Records drawn from a dataset:

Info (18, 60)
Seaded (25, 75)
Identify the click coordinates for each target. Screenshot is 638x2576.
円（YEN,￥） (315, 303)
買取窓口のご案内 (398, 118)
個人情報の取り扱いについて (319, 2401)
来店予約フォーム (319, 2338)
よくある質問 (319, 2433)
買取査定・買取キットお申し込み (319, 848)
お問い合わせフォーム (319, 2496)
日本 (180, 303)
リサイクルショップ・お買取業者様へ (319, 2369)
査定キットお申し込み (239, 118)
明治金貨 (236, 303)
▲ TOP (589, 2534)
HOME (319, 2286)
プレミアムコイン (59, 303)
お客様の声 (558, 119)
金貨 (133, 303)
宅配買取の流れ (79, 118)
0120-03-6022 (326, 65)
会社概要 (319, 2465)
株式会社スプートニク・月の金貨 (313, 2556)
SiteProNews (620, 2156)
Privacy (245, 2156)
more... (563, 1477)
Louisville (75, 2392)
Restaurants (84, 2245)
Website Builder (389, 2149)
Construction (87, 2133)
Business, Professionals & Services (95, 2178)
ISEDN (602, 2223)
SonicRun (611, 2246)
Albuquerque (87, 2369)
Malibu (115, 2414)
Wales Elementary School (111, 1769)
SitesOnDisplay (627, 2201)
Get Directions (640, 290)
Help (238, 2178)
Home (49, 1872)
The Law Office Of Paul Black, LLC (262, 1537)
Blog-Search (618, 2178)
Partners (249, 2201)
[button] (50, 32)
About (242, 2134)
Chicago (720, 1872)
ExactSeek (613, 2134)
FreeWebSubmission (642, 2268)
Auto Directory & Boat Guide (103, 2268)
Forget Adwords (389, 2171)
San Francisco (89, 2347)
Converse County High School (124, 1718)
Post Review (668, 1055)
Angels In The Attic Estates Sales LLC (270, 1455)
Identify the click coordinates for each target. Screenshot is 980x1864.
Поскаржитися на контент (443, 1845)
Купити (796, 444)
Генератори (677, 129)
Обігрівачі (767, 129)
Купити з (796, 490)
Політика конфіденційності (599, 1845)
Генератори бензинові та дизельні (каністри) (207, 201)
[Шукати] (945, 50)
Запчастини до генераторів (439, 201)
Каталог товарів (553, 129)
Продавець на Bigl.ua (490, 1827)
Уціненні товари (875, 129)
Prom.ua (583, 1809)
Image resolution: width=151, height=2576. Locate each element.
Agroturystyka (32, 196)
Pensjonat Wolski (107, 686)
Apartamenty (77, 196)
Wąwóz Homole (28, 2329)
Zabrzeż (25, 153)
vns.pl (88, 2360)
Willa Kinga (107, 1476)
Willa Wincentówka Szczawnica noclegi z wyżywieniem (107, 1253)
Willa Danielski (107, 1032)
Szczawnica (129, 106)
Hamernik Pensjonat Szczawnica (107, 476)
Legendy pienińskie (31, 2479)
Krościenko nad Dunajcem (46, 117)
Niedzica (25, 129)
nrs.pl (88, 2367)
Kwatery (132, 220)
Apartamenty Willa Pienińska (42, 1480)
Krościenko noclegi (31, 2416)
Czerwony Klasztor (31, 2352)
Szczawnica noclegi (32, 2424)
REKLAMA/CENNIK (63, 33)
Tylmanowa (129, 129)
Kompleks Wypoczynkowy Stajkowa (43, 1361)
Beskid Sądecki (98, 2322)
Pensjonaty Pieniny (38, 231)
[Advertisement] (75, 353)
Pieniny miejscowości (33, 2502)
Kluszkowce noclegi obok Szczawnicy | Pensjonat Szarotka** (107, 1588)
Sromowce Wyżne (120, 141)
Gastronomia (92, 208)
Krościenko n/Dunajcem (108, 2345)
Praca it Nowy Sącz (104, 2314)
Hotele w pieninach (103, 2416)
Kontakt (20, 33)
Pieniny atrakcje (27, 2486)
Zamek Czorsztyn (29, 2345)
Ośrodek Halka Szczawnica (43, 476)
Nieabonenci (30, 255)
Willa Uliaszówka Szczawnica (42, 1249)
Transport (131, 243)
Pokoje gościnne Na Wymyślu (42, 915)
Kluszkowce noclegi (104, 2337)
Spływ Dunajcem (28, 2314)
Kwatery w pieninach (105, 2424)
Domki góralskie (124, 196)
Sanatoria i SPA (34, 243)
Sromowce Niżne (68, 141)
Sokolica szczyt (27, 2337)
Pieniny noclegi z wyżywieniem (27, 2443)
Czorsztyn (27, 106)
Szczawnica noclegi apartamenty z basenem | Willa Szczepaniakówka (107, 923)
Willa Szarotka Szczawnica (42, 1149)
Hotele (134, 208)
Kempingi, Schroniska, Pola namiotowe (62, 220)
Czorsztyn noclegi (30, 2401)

What to do: What is needed is every line from the beginning of the data up to and including the line with "Blog-Search (618, 2178)", given again word for word.

Answer box:
Info (18, 60)
Seaded (25, 75)
Identify the click coordinates for each target. Screenshot is 638x2576.
円（YEN,￥） (315, 303)
買取窓口のご案内 (398, 118)
個人情報の取り扱いについて (319, 2401)
来店予約フォーム (319, 2338)
よくある質問 (319, 2433)
買取査定・買取キットお申し込み (319, 848)
お問い合わせフォーム (319, 2496)
日本 (180, 303)
リサイクルショップ・お買取業者様へ (319, 2369)
査定キットお申し込み (239, 118)
明治金貨 (236, 303)
▲ TOP (589, 2534)
HOME (319, 2286)
プレミアムコイン (59, 303)
お客様の声 (558, 119)
金貨 (133, 303)
宅配買取の流れ (79, 118)
0120-03-6022 (326, 65)
会社概要 (319, 2465)
株式会社スプートニク・月の金貨 (313, 2556)
SiteProNews (620, 2156)
Privacy (245, 2156)
more... (563, 1477)
Louisville (75, 2392)
Restaurants (84, 2245)
Website Builder (389, 2149)
Construction (87, 2133)
Business, Professionals & Services (95, 2178)
ISEDN (602, 2223)
SonicRun (611, 2246)
Albuquerque (87, 2369)
Malibu (115, 2414)
Wales Elementary School (111, 1769)
SitesOnDisplay (627, 2201)
Get Directions (640, 290)
Help (238, 2178)
Home (49, 1872)
The Law Office Of Paul Black, LLC (262, 1537)
Blog-Search (618, 2178)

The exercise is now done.